Una Cava di miseria e nobiltà nel nuovo libro di Gianni Marchesini "Ah, pipì!"

Da sole, le ultime pagine - quelle dedicate al processo vero e proprio, con tanto di aula giudiziaria eretta a curva dello stadio - valgono e sorreggono l'intero impianto narrativo. Per forza evocativa, resa visiva da dialoghi surreali per quanto iper-reali. E per quella attitudine - felice, non facile - all'ironia - meno immediata, ma più raffinata della comicità - suscitata da gesti ed espressioni nostrane che finisce per assicurare popolarità. E rassicurare il popolo che la cerca.
Per sedersi in quell'aula, davanti o dietro alla sbarra, parteggiando per uno o per l'altro dei due contendenti o, perché no, di chi è chiamato a difendere, stenografare o emettere sentenza, il lettore di "Ah, pipì!" - sugli scaffali di edicole e librerie di Orvieto e territorio per Zorro Edizioni da meno di un mese - deve però prima percorrere con stessa attenzione tutte le 136 pagine imbastite con sofisticata attitudine letteraria dalla penna di Gianni Marchesini che, ancora una volta, si rivela capace ed efficace non solo di suscitare risate attraverso il dialetto ma anche di acquarellare pagine di storia cittadina attingendo e intingendo nell'antropo-sociologia.
Lasciando le pettegole "Chiacchiere al mercato" di Piazza del Popolo, per dirigersi nel quartiere più antico della città.

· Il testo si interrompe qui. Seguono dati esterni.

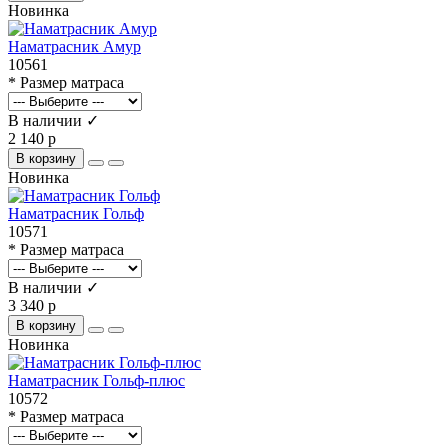
Новинка
Наматрасник Амур
10561
* Размер матраса
В наличии ✓
2 140 р
В корзину
Новинка
Наматрасник Гольф
10571
* Размер матраса
В наличии ✓
3 340 р
В корзину
Новинка
Наматрасник Гольф-плюс
10572
* Размер матраса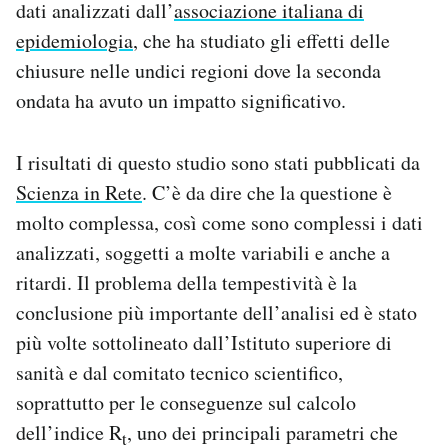
dati analizzati dall’
associazione italiana di
Notifiche mobile
epidemiologia
, che ha studiato gli effetti delle
Regala il Post
chiusure nelle undici regioni dove la seconda
Hai bisogno di aiuto?
Esci
ondata ha avuto un impatto significativo.
I risultati di questo studio sono stati pubblicati da
Scienza in Rete
. C’è da dire che la questione è
molto complessa, così come sono complessi i dati
analizzati, soggetti a molte variabili e anche a
ritardi. Il problema della tempestività è la
conclusione più importante dell’analisi ed è stato
più volte sottolineato dall’Istituto superiore di
sanità e dal comitato tecnico scientifico,
soprattutto per le conseguenze sul calcolo
dell’indice R
, uno dei principali parametri che
t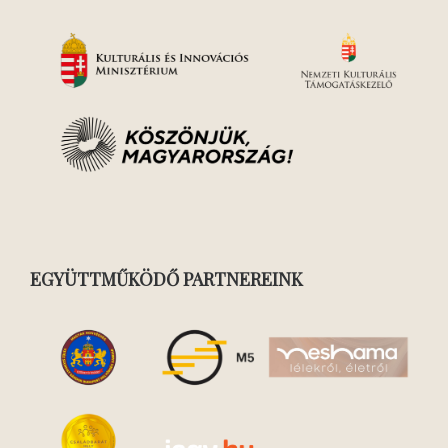
EGYÜTTMŰKÖDŐ PARTNEREINK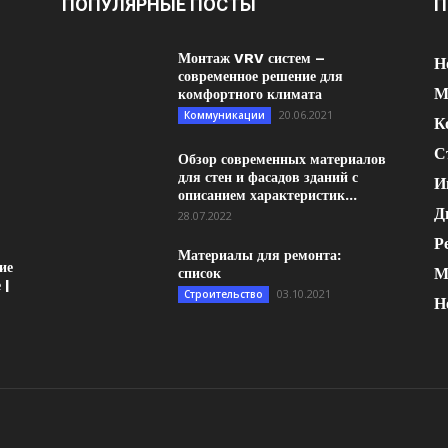
ПОПУЛЯРНЫЕ ПОСТЫ
П
Монтаж VRV систем –
Н
современное решение для
М
комфортного климата
20.06.2021
Коммуникации
К
С
Обзор современных материалов
для стен и фасадов зданий с
И
описанием характеристик...
Д
28.07.2022
Р
Материалы для ремонта:
ие
М
список
 |
03.10.2021
Строительство
Н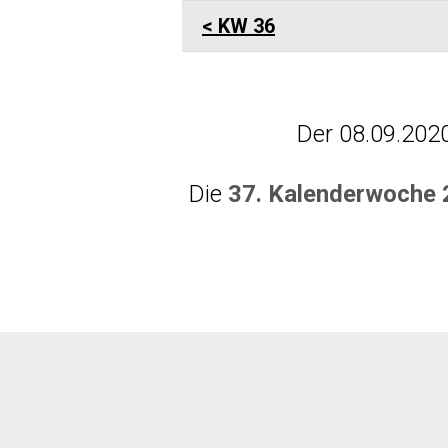
KW 36
Der 08.09.202
Die
37. Kalenderwoche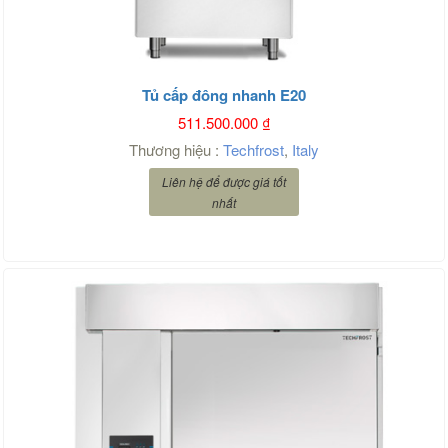
Tủ cấp đông nhanh E20
511.500.000
₫
Thương hiệu :
Techfrost
,
Italy
Liên hệ để được giá tốt
nhất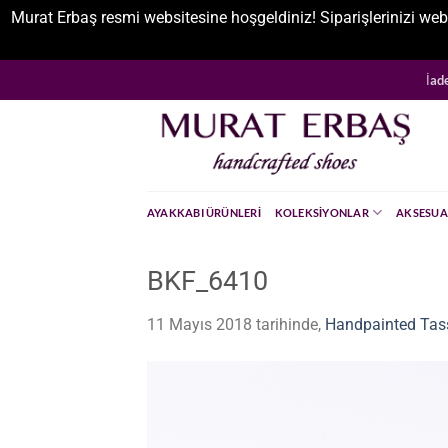
Murat Erbaş resmi websitesine hoşgeldiniz! Siparişlerinizi web
İçeriğe
İad
atla
AYAKKABI ÜRÜNLERI
KOLEKSIYONLAR
AKSESUA
BKF_6410
11 Mayıs 2018
tarihinde,
Handpainted Tass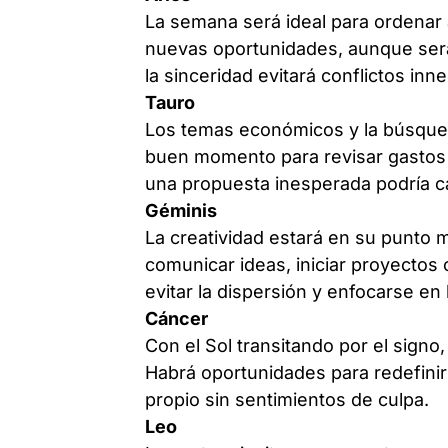
La semana será ideal para ordenar 
nuevas oportunidades, aunque será
la sinceridad evitará conflictos inn
Tauro
Los temas económicos y la búsqued
buen momento para revisar gastos y
una propuesta inesperada podría c
Géminis
La creatividad estará en su punto 
comunicar ideas, iniciar proyectos 
evitar la dispersión y enfocarse e
Cáncer
Con el Sol transitando por el sign
Habrá oportunidades para redefinir 
propio sin sentimientos de culpa.
Leo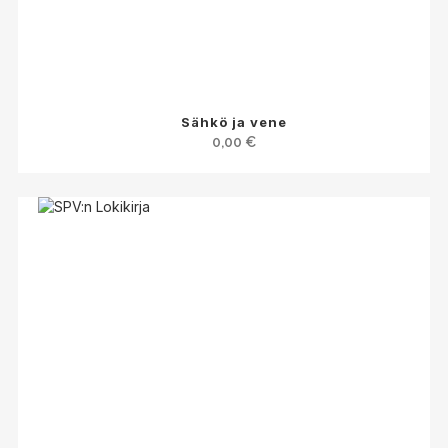
Sähkö ja vene
0,00
€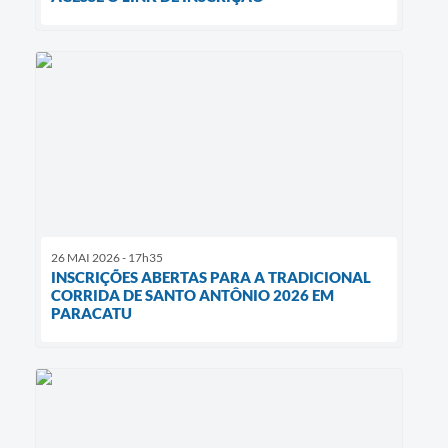
26 MAI 2026 - 17h35
INSCRIÇÕES ABERTAS PARA A TRADICIONAL
CORRIDA DE SANTO ANTÔNIO 2026 EM
PARACATU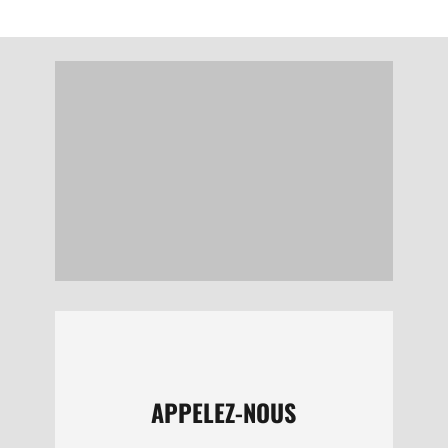
ENVOYER
VENEZ
Boulevard du Bordage
Le Longeron
49710 SÈVREMOINE
APPELEZ-NOUS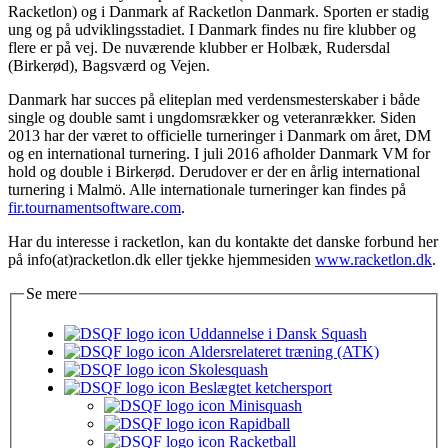
Racketlon) og i Danmark af Racketlon Danmark. Sporten er stadig
ung og på udviklingsstadiet. I Danmark findes nu fire klubber og
flere er på vej. De nuværende klubber er Holbæk, Rudersdal
(Birkerød), Bagsværd og Vejen.
Danmark har succes på eliteplan med verdensmesterskaber i både
single og double samt i ungdomsrækker og veteranrækker. Siden
2013 har der været to officielle turneringer i Danmark om året, DM
og en international turnering. I juli 2016 afholder Danmark VM for
hold og double i Birkerød. Derudover er der en årlig international
turnering i Malmö. Alle internationale turneringer kan findes på
fir.tournamentsoftware.com
.
Har du interesse i racketlon, kan du kontakte det danske forbund her
på
info(at)racketlon.dk
eller tjekke hjemmesiden
www.racketlon.dk
.
Se mere
Uddannelse i Dansk Squash
Aldersrelateret træning (ATK)
Skolesquash
Beslægtet ketchersport
Minisquash
Rapidball
Racketball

In quella Cava inesauribile di miseria economica e nobiltà d’animo. Tra gli aneddoti di chi s'arrabbia e s'arrabatta, rinvigoriti dai racconti di Giancarlo Beritognolo, Pier Luigi Leoni, Angelo Spanetta, Giuliano Stocchetti e poi Sergio Riccetti. A loro, va il ringraziamento dichiarato - esteso a Walter Leoni che anche stavolta firma l'accattivante disegno di copertina e a Valentina Settimi che cura grafica e impaginazione - dell'autore. A lui, Maria Luisa Salvadori riconosce "ironia potente, arguzia e drammatica amarezza". Quest’ultima, qui più che altrove, si fa marcata rispetto a "Sta finestra do' 'da", "Mo 'n giorno che è" e "Su e giù dall’ospedale".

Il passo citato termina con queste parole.